- **EXERCISE**:
In your copy, reproduce each entry exactly and include no picture.

(Collection entries)
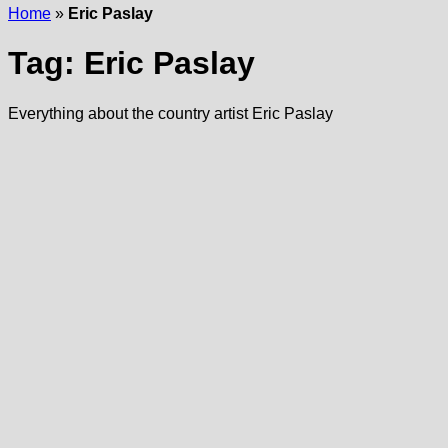
Home
»
Eric Paslay
Tag:
Eric Paslay
Everything about the country artist Eric Paslay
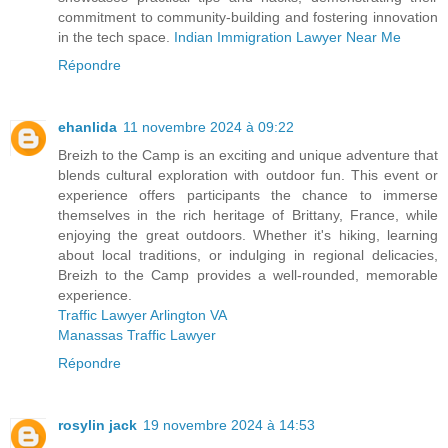
commitment to community-building and fostering innovation
in the tech space.
Indian Immigration Lawyer Near Me
Répondre
ehanlida
11 novembre 2024 à 09:22
Breizh to the Camp is an exciting and unique adventure that
blends cultural exploration with outdoor fun. This event or
experience offers participants the chance to immerse
themselves in the rich heritage of Brittany, France, while
enjoying the great outdoors. Whether it's hiking, learning
about local traditions, or indulging in regional delicacies,
Breizh to the Camp provides a well-rounded, memorable
experience.
Traffic Lawyer Arlington VA
Manassas Traffic Lawyer
Répondre
rosylin jack
19 novembre 2024 à 14:53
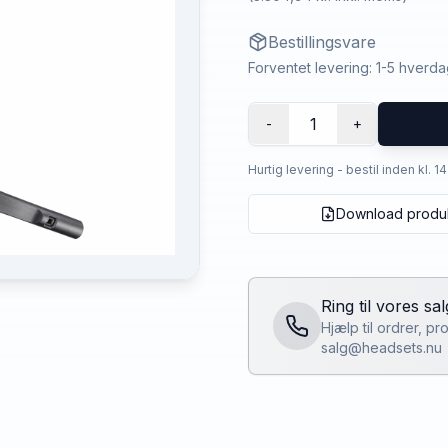
Bestillingsvare
Forventet levering: 1-5 hverd
1
-
+
Hurtig levering - bestil inden kl. 1
Download produ
Ring til vores sa
Hjælp til ordrer, p
salg@headsets.nu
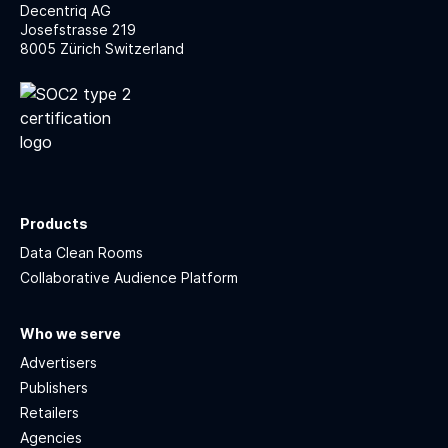
Decentriq AG
Josefstrasse 219
8005 Zürich Switzerland
Products
Data Clean Rooms
Collaborative Audience Platform
Who we serve
Advertisers
Publishers
Retailers
Agencies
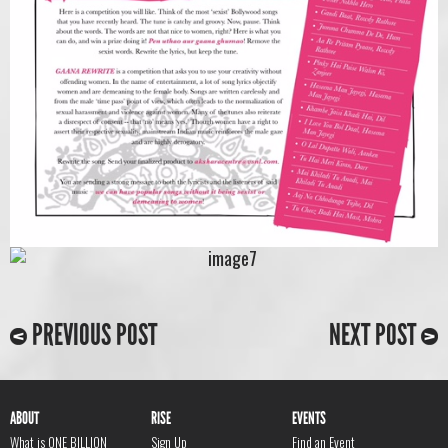
PREVIOUS POST
NEXT POST
ABOUT
RISE
EVENTS
What is ONE BILLION
Sign Up
Find an Event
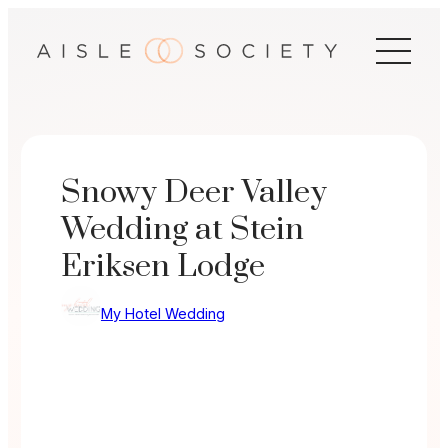
Skip
to
content
Snowy Deer Valley
Wedding at Stein
Eriksen Lodge
My Hotel Wedding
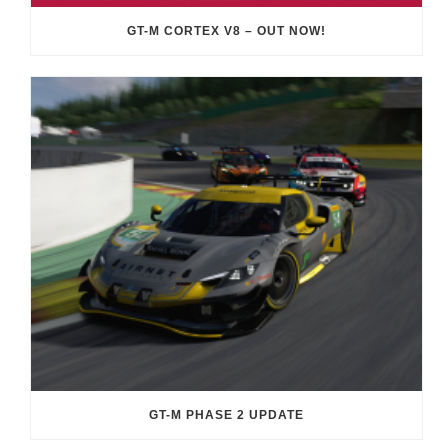
GT-M CORTEX V8 – OUT NOW!
GT-M PHASE 2 UPDATE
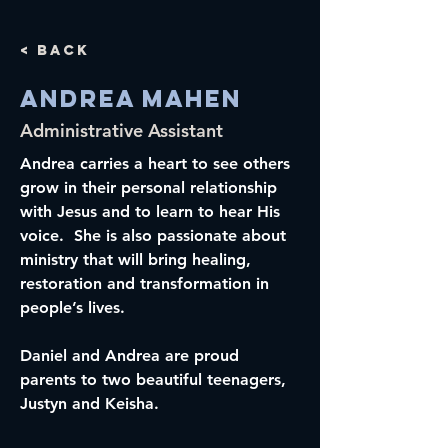
< Back
Andrea Mahen
Administrative Assistant
Andrea carries a heart to see others 
grow in their personal relationship 
with Jesus and to learn to hear His 
voice.  She is also passionate about 
ministry that will bring healing, 
restoration and transformation in 
people’s lives.
Daniel and Andrea are proud 
parents to two beautiful teenagers, 
Justyn and Keisha.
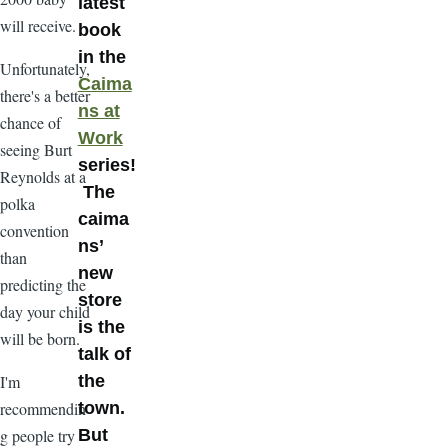
latest
will receive.
book
in the
Unfortunately,
Caima
there's a better
ns at
chance of
Work
seeing Burt
series!
Reynolds at a
The
polka
caima
convention
ns’
than
new
predicting the
store
day your child
is the
will be born.
talk of
I'm
the
recommendin
town.
g people try
But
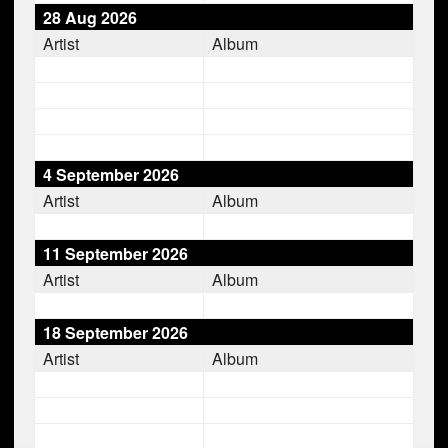
28 Aug 2026
Artist
Album
4 September 2026
Artist
Album
11 September 2026
Artist
Album
18 September 2026
Artist
Album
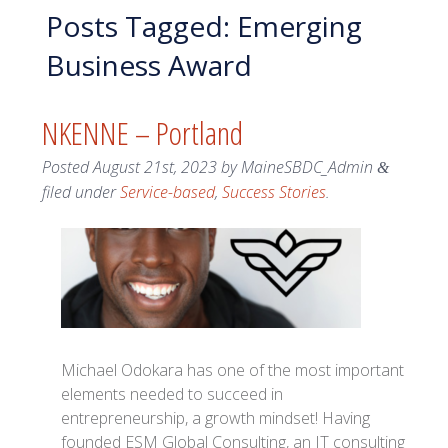
Posts Tagged:
Emerging
Business Award
NKENNE – Portland
Posted
August 21st, 2023
by
MaineSBDC_Admin
&
filed under
Service-based
,
Success Stories
.
Michael Odokara has one of the most important
elements needed to succeed in
entrepreneurship, a growth mindset! Having
founded ESM Global Consulting, an IT consulting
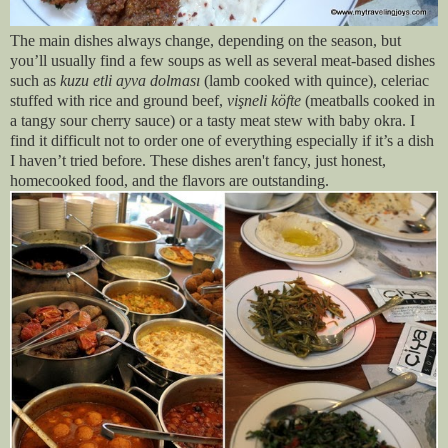
The main dishes always change, depending on the season, but
you’ll usually find a few soups as well as several meat-based dishes
such as
kuzu etli ayva dolması
(lamb cooked with quince), celeriac
stuffed with rice and ground beef,
vişneli köfte
(meatballs cooked in
a tangy sour cherry sauce) or a tasty meat stew with baby okra. I
find it difficult not to order one of everything especially if it’s a dish
I haven’t tried before. These dishes aren't fancy, just honest,
homecooked food, and the flavors are outstanding.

- **RESPONSE TO THE TASK**:
Home
»
Eric Paslay
Tag:
Eric Paslay
Everything about the country artist Eric Paslay
commitment to community-building and fostering innovation
in the tech space.
Indian Immigration Lawyer Near Me
Répondre
ehanlida
11 novembre 2024 à 09:22
Breizh to the Camp is an exciting and unique adventure that
blends cultural exploration with outdoor fun. This event or
experience offers participants the chance to immerse
themselves in the rich heritage of Brittany, France, while
enjoying the great outdoors. Whether it's hiking, learning
about local traditions, or indulging in regional delicacies,
Breizh to the Camp provides a well-rounded, memorable
experience.
Traffic Lawyer Arlington VA
Manassas Traffic Lawyer
Répondre
rosylin jack
19 novembre 2024 à 14:53
Bestillingsvare
Forventet levering: 1-5 hverd
1
-
+
Hurtig levering - bestil inden kl. 1
Download produ
Ring til vores sa
Hjælp til ordrer, p
salg@headsets.nu
Decentriq AG
Josefstrasse 219
8005 Zürich Switzerland
Products
Data Clean Rooms
Collaborative Audience Platform
Who we serve
Advertisers
Publishers
Retailers
Agencies
PREVIOUS POST
NEXT POST
ABOUT
RISE
EVENTS
What is ONE BILLION
Sign Up
Find an Event
Skip
to
content
Snowy Deer Valley
Wedding at Stein
Eriksen Lodge
My Hotel Wedding
GT-M CORTEX V8 – OUT NOW!
GT-M PHASE 2 UPDATE
< Back
Andrea Mahen
Administrative Assistant
Andrea carries a heart to see others 
grow in their personal relationship 
with Jesus and to learn to hear His 
voice.  She is also passionate about 
ministry that will bring healing, 
restoration and transformation in 
people’s lives.
Daniel and Andrea are proud 
parents to two beautiful teenagers, 
Justyn and Keisha.
latest
will receive.
book
in the
Unfortunately,
Caima
there's a better
ns at
chance of
Work
seeing Burt
series!
Reynolds at a
The
polka
caima
convention
ns’
than
new
predicting the
store
day your child
is the
will be born.
talk of
I'm
the
recommendin
town.
g people try
But
28 Aug 2026
Artist
Album
4 September 2026
Artist
Album
11 September 2026
Artist
Album
18 September 2026
Artist
Album
Posts Tagged:
Emerging
Business Award
NKENNE – Portland
Posted
August 21st, 2023
by
MaineSBDC_Admin
&
filed under
Service-based
,
Success Stories
.
Michael Odokara has one of the most important
elements needed to succeed in
entrepreneurship, a growth mindset! Having
founded ESM Global Consulting, an IT consulting
The main dishes always change, depending on the season, but
you’ll usually find a few soups as well as several meat-based dishes
such as
kuzu etli ayva dolması
(lamb cooked with quince), celeriac
stuffed with rice and ground beef,
vişneli köfte
(meatballs cooked in
a tangy sour cherry sauce) or a tasty meat stew with baby okra. I
find it difficult not to order one of everything especially if it’s a dish
I haven’t tried before. These dishes aren't fancy, just honest,
homecooked food, and the flavors are outstanding.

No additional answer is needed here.